The difficulty in introducing malt liquor in good condition gave zest to the business, and breweries spread in all directions, from Stockton and Marysville in 1851 and 1852 to Plumas and Los Angeles in 1854, and to all larger towns.” (Works, Vol. 24, p. 85-86)

The name of the brewery and its potential owner is shown in another book, published in Oakland in 1880, covering the broad history of Los Angeles. In it, Christopher Kuhn is listed as the owner of the first established brewery in the city, and specifically it mentions “lager beer” as the object of his manufacture. By the year of the book’s publishing, it appears that New York Brewery changed ownership to a gentleman by the name of Philip Lauth. By 1881 there were approximately 350 breweries on the west coast, with a capital value of 3.7 million dollars and a production value of over 4.5 million dollars, ninety percent of which was attributable to California. Whereas early Californians had to have their beer shipped to them from out of state, or the nation, by the 1880s we exported over 4,000 barrels of beer, out of the Golden State; a drop in the proverbial bucket today, but impressive considering the lack of efficient transport systems and refrigeration. San Francisco reigned supreme as the California brewing city, hosting only 38 breweries altogether, but produced nearly half of the state’s beer at 280,000 BBLs. The price of a barrel in 1881? Seven dollars and fifty cents.

Memories and Statistics
Harris Newmark lived in California for over six decades. In that time he recorded a massive memoir that is regarded as a gold mine of historic information of Southern Californian cities. In 1859 he recalls;

About 1859, John Murat, following in the wake of Henry [possibly Christopher] Kuhn, proprietor of the New York Brewery, established the Gambrinus in the block bounded by Los Angeles, San Pedro and First and what has become Second streets. The brewery, notwithstanding its spacious yard, was anything but an extensive institution, and the quality of the product dispensed to the public left much to be desired; but it was beer, and Murat has the distinction of having been one of the first Los Angeles brewers. The New York’s spigot, a suggestive souvenir of those convivial days picked up by George W. Hazard, now enriches a local museum.” (Sixty Years in Southern California, p. 258-259)
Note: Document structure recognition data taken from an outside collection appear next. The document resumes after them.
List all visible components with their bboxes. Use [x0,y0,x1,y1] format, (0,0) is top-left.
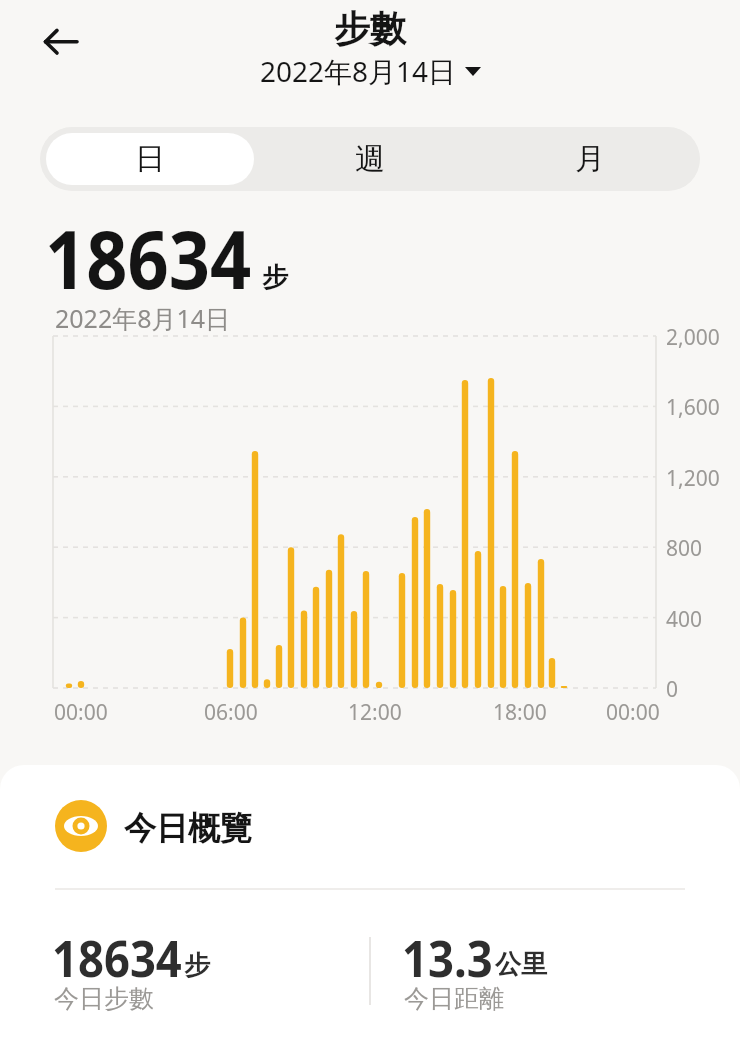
staticText: 步 [184,949,210,982]
staticText: 800 [666,534,703,563]
staticText: 今日距離 [404,983,504,1014]
staticText: 2022年8月14日 [55,301,231,335]
staticText: 1,200 [666,464,720,493]
button[interactable]: 日 [46,133,254,185]
staticText: 00:00 [606,698,660,727]
staticText: 18:00 [493,698,547,727]
staticText: 18634 [52,922,182,991]
staticText: 18634 [45,202,252,312]
staticText: 步數 [334,6,406,51]
staticText: 步 [262,261,288,294]
staticText: 1,600 [666,393,720,422]
staticText: 今日步數 [54,983,154,1014]
staticText: 12:00 [348,698,402,727]
staticText: 00:00 [54,698,108,727]
staticText: 日 [135,140,165,178]
button[interactable]: 週 [260,127,480,191]
staticText: 13.3 [402,922,493,991]
staticText: 06:00 [204,698,258,727]
button[interactable]: 月 [480,127,700,191]
staticText: 月 [575,140,605,178]
staticText: 2,000 [666,323,720,352]
button[interactable] [55,800,107,852]
staticText: 0 [666,675,679,704]
staticText: 2022年8月14日 [260,52,457,90]
staticText: 400 [666,605,703,634]
button[interactable]: 2022年8月14日 [260,52,481,90]
staticText: 公里 [495,948,547,981]
staticText: 今日概覽 [124,808,252,848]
button[interactable] [44,27,78,57]
staticText: 週 [355,140,385,178]
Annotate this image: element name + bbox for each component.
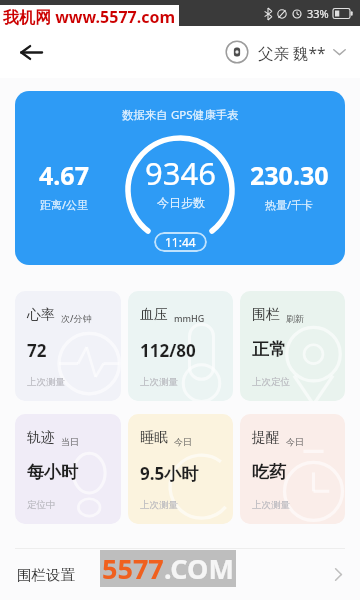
staticText: 我机网 www.5577.com (3, 6, 176, 28)
button[interactable]: Back (10, 31, 52, 73)
staticText: 11:44 (165, 234, 196, 250)
staticText: 睡眠 (140, 429, 168, 447)
staticText: 次/分钟 (61, 312, 92, 324)
staticText: 今日步数 (157, 195, 205, 210)
staticText: 围栏 (252, 306, 280, 324)
staticText: 距离/公里 (40, 197, 89, 212)
staticText: 刷新 (286, 313, 304, 324)
button[interactable]: 轨迹 (15, 414, 121, 524)
button[interactable]: 父亲 魏** (219, 34, 352, 70)
staticText: 今日 (174, 436, 192, 447)
button[interactable]: 围栏设置 (0, 549, 360, 600)
staticText: 提醒 (252, 429, 280, 447)
staticText: 230.30 (250, 158, 329, 192)
button[interactable]: 心率 (15, 291, 121, 401)
staticText: 上次测量 (140, 499, 178, 511)
staticText: 33% (307, 6, 329, 21)
staticText: 5577 (102, 550, 164, 587)
button[interactable]: 数据来自 GPS健康手表 (15, 91, 345, 265)
staticText: 轨迹 (27, 429, 55, 447)
staticText: 112/80 (140, 339, 196, 362)
staticText: 每小时 (27, 462, 78, 483)
staticText: 正常 (252, 339, 286, 360)
staticText: mmHG (174, 312, 205, 324)
button[interactable]: 睡眠 (128, 414, 233, 524)
staticText: 当日 (61, 436, 79, 447)
staticText: .COM (164, 550, 234, 587)
button[interactable]: 血压 (128, 291, 233, 401)
staticText: 数据来自 GPS健康手表 (122, 107, 239, 123)
staticText: 9.5小时 (140, 462, 199, 485)
staticText: 上次测量 (140, 376, 178, 388)
staticText: 上次测量 (252, 499, 290, 511)
button[interactable]: 围栏 (240, 291, 345, 401)
staticText: 上次定位 (252, 376, 290, 388)
staticText: 9346 (145, 152, 216, 194)
staticText: 4.67 (39, 158, 89, 192)
staticText: 今日 (286, 436, 304, 447)
staticText: 血压 (140, 306, 168, 324)
staticText: 热量/千卡 (265, 197, 314, 212)
staticText: 72 (27, 339, 47, 362)
staticText: 心率 (27, 306, 55, 324)
button[interactable]: 提醒 (240, 414, 345, 524)
staticText: 定位中 (27, 499, 56, 511)
staticText: 围栏设置 (17, 566, 75, 584)
staticText: 父亲 魏** (258, 42, 326, 63)
staticText: 吃药 (252, 462, 286, 483)
staticText: 上次测量 (27, 376, 65, 388)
California Barley Varietals, 1933 Study

“But it was beer” stands out in his reminiscence, what quality could have Los Angeles beer had in the mid-19th century? Imagine an uncarbonated lager produced without the assurances of strict temperature control or a dedicated brewer’s yeast. Other ingredients appear to have been plentiful though, in 1859 California produced over 100,000 tons of barley. Los Angeles County alone had a fairly healthy hops industry as well; by 1879 an acre of land produced 1,600 lbs of hops in Los Angeles County, with 75 acres dedicated to humulus lupis production. Though much smaller in comparison to barley production, it is important to remember that barley, as far back as the 18th century, was the most common grain cultivated in California. It’s a coincidence of history that the strains brought to California by Spanish settlers as early as 1771 were well suited to malting purposes, according to two studies conducted by cereal crops experts in 1933 and 1939, printed in the Journal of the Institute of Brewing. (Vol. 39, Issue. 3 / Vol. 46, Issue. 1 respectively)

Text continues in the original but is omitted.